9.9 未来之路和基本概念

The medical and research community has focused, in large part, on two mechanisms to combat chronic disease: reducing risk and delivering better treatment after diagnosis. This approach was highly successful during the latter half of the twentieth century in reducing the incidence of the top 10 causes of death and preventing the disability that often accompanies chronic disease. In recent years, this approach has begun to lose its effectiveness, as the incidence of many diseases, including heart disease and cancer, has been showing very small changes over time. Many believe that a fundamental shift in the research focus on chronic disease is warranted. To this end, the biogerontological community has long been calling for a new approach, from one with the exclusive focus on curing disease to one that also includes a focus on the mechanism(s) underlying aging. Such an approach reflects one simple and indisputable fact: aging is the number 1 risk factor for most chronic diseases. A discussion in Chapter 11 expands on this topic. Slowing down aging will delay or prevent many chronic diseases and extend the healthy life span (Figure 9.43).

Figure 9.43 Benefits to average life span by focusing research on slowing the rate of aging as opposed to curing the leading causes of death. Data represent an aggregate of estimates published in various sources. (Adapted from original design by Miller RA. 2002. Milbank Q 80:155–174.)

The first step in reducing the burden of disease through slowing the rate of aging will be to gain a deep understanding of the multiple mechanisms of aging and how they interact.
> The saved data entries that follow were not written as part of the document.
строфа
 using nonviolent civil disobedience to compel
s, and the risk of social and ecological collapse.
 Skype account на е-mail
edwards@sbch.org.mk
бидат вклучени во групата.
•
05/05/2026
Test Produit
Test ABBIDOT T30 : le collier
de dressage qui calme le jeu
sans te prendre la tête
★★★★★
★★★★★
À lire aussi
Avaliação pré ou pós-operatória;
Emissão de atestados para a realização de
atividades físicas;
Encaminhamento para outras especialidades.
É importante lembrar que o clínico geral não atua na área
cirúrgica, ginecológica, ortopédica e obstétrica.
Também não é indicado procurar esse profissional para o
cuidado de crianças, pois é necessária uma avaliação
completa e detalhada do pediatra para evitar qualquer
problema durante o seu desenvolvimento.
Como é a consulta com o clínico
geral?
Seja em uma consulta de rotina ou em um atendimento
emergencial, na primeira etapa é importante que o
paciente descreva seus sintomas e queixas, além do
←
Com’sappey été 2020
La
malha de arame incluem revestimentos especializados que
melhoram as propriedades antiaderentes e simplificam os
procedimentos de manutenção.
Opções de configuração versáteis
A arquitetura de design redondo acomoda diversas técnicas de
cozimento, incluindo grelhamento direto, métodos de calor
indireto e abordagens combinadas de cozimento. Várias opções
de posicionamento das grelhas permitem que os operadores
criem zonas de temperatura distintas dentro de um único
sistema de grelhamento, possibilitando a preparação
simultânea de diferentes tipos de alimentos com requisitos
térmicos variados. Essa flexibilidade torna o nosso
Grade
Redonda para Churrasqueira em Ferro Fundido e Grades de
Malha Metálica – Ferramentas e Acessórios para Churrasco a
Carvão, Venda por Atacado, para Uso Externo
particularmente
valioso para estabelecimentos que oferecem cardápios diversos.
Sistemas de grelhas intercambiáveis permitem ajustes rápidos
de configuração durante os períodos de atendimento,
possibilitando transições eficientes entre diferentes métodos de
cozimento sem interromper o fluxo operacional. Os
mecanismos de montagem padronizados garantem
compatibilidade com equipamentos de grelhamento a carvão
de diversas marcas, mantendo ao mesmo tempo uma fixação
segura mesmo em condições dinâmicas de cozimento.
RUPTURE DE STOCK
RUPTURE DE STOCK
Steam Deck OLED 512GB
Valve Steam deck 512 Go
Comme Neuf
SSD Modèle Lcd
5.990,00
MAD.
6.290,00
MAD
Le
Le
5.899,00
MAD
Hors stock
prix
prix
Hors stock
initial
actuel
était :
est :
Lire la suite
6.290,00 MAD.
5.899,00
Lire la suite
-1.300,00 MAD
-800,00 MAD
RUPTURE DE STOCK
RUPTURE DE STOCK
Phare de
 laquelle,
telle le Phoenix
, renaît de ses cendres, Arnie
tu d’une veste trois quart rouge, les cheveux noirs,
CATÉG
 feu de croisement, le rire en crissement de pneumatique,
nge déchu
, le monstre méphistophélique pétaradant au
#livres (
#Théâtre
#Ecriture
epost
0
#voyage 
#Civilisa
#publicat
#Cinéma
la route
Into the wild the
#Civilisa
Due to the random nature of aging, we can expect that every individual will have a different path to aging, that is, different mechanisms, and that path may lead to a variety of diseases. Using a reductionist or disease-centered approach to evaluate mechanisms underlying a process as complex as aging will be an inefficient use of resources and research time. Rather, complex biological problems call for new and innovative research methods. Gaining a deeper understanding of how slowing the rate of aging will lessen the impact of chronic disease will come through a greater use of the new techniques associated with personalized medicine (Chapter 1) and systems biology (Chapter 2).

ESSENTIAL CONCEPTS

• The human nervous system is composed of the CNS, consisting of the brain and spinal cord, and the PNS, consisting of all other nerves outside the CNS.

• Neural cells (neurons) are made up of three basic components: dendrites, cell body, and axon.
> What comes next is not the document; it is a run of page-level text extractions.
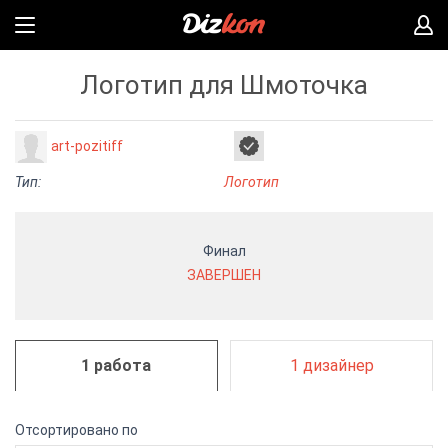
Логотип для Шмоточка
art-pozitiff
Тип:
Логотип
Финал
ЗАВЕРШЕН
1 работа
1 дизайнер
Отсортировано по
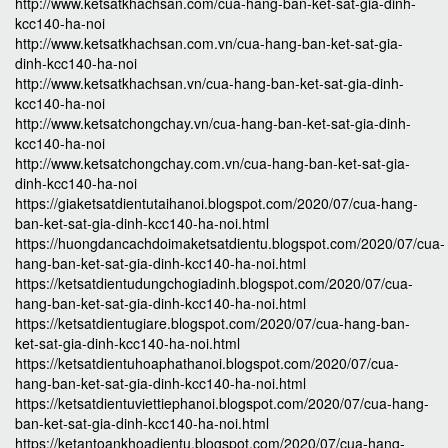
http://www.ketsatkhachsan.com/cua-hang-ban-ket-sat-gia-dinh-
kcc140-ha-noi
http://www.ketsatkhachsan.com.vn/cua-hang-ban-ket-sat-gia-
dinh-kcc140-ha-noi
http://www.ketsatkhachsan.vn/cua-hang-ban-ket-sat-gia-dinh-
kcc140-ha-noi
http://www.ketsatchongchay.vn/cua-hang-ban-ket-sat-gia-dinh-
kcc140-ha-noi
http://www.ketsatchongchay.com.vn/cua-hang-ban-ket-sat-gia-
dinh-kcc140-ha-noi
https://giaketsatdientutaihanoi.blogspot.com/2020/07/cua-hang-
ban-ket-sat-gia-dinh-kcc140-ha-noi.html
https://huongdancachdoimaketsatdientu.blogspot.com/2020/07/cua-
hang-ban-ket-sat-gia-dinh-kcc140-ha-noi.html
https://ketsatdientudungchogiadinh.blogspot.com/2020/07/cua-
hang-ban-ket-sat-gia-dinh-kcc140-ha-noi.html
https://ketsatdientugiare.blogspot.com/2020/07/cua-hang-ban-
ket-sat-gia-dinh-kcc140-ha-noi.html
https://ketsatdientuhoaphathanoi.blogspot.com/2020/07/cua-
hang-ban-ket-sat-gia-dinh-kcc140-ha-noi.html
https://ketsatdientuviettiephanoi.blogspot.com/2020/07/cua-hang-
ban-ket-sat-gia-dinh-kcc140-ha-noi.html
https://ketantoankhoadientu.blogspot.com/2020/07/cua-hang-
• Neurotransmission is propagated by establishment of an action potential, a brief depolarization of a small section of the nerve cell membrane.

• Neurotransmitters relay electrical signals from one neuron to another across synapses. A synapse is made up of the axon terminal of the presynaptic neuron, dendrite of the postsynaptic neuron, and synaptic cleft.

• Time-dependent changes in the human brain are minor and do not seem to significantly affect brain function.

• Accumulation of two protein aggregates, amyloid plaques and neurofibrillary tangles, in the human brain appears to be a normal time-dependent phenomenon.

• The cause of Alzheimer's disease is unknown, but individuals with Alzheimer's are found to have high concentrations of amyloid plaques and neurofibrillary tangles.

• There are three general forms of Alzheimer's disease: early onset, late onset, and familial. Early onset and familial Alzheimer's are genetic in origin, whereas the late-onset form does not seem to be inherited.

• Cerebral spinal fluid levels of Aβ 42 , total tau, and hyperphosphorated tau may be early biomarkers for Alzheimer's disease. MRI and PET provide visualization of possible biomarkers and help to confirm a diagnosis of Alzheimer's disease.

• Parkinson's disease results from the loss of dopamine-producing neurons in the substantia nigra region of the basal ganglia.

• The heart consists of two separate pumps: the right side delivers oxygen-poor blood to the pulmonary system (lungs); the left side supplies oxygen-rich blood to the body.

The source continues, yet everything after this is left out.